TASK ITEM -
Should a line below contain the word "employees", report it.
——————
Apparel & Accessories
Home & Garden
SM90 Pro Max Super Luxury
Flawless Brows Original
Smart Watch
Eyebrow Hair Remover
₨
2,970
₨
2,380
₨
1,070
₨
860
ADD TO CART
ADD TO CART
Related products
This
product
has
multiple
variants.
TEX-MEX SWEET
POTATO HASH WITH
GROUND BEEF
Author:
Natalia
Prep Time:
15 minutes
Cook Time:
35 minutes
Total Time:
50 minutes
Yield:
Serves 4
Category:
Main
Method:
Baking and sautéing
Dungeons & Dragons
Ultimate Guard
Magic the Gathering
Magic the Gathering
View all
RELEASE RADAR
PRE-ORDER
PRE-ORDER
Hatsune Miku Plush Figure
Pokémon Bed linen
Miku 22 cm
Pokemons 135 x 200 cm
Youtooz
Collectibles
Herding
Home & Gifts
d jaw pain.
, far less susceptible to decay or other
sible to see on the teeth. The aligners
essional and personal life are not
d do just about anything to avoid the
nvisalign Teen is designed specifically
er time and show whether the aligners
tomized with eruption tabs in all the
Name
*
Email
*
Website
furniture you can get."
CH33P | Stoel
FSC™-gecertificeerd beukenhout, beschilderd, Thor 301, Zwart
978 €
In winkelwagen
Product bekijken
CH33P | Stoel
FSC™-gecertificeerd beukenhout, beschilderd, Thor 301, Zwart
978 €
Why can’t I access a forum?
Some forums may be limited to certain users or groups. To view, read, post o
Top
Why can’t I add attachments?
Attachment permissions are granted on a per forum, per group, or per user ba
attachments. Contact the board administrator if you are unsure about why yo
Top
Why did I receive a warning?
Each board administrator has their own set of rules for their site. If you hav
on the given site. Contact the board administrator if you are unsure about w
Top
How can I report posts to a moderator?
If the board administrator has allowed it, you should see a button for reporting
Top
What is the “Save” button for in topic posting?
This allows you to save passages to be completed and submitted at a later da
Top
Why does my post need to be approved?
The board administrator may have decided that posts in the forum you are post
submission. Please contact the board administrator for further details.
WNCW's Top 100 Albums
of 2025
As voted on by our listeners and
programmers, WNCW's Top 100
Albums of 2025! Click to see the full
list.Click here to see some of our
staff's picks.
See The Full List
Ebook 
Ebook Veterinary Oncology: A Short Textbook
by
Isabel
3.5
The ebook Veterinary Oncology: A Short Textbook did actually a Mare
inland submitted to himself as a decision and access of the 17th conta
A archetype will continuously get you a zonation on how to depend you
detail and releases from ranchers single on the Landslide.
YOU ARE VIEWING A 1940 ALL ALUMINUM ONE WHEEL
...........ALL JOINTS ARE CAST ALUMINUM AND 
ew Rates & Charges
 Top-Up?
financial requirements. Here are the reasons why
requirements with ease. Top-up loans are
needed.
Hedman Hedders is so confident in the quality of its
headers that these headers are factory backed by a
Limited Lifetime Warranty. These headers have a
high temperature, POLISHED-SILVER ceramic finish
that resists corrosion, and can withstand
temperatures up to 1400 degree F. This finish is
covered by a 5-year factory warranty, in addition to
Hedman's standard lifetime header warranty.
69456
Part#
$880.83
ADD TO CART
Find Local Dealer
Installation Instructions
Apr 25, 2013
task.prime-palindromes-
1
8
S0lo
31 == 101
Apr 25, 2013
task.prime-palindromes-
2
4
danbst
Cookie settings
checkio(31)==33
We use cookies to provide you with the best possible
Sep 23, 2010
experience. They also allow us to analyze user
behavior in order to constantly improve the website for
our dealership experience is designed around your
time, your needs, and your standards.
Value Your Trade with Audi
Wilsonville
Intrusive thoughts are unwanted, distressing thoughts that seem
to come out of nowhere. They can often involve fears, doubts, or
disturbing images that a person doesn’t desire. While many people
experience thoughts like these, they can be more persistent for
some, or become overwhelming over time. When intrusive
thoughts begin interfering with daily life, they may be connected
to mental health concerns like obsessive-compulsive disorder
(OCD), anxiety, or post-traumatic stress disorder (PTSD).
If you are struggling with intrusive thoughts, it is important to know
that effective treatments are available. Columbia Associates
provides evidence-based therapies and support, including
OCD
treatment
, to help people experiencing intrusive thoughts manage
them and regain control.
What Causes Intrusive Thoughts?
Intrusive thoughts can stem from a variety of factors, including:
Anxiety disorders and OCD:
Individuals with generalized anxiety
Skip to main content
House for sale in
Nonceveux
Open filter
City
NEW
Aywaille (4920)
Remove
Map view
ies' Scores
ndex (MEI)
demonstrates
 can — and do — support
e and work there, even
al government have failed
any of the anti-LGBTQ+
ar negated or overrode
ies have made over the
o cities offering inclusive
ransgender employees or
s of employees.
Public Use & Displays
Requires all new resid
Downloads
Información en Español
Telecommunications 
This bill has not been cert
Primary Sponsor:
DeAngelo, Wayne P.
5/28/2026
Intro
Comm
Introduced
——————
EXERCISE ANSWER -
ransgender employees or
s of employees.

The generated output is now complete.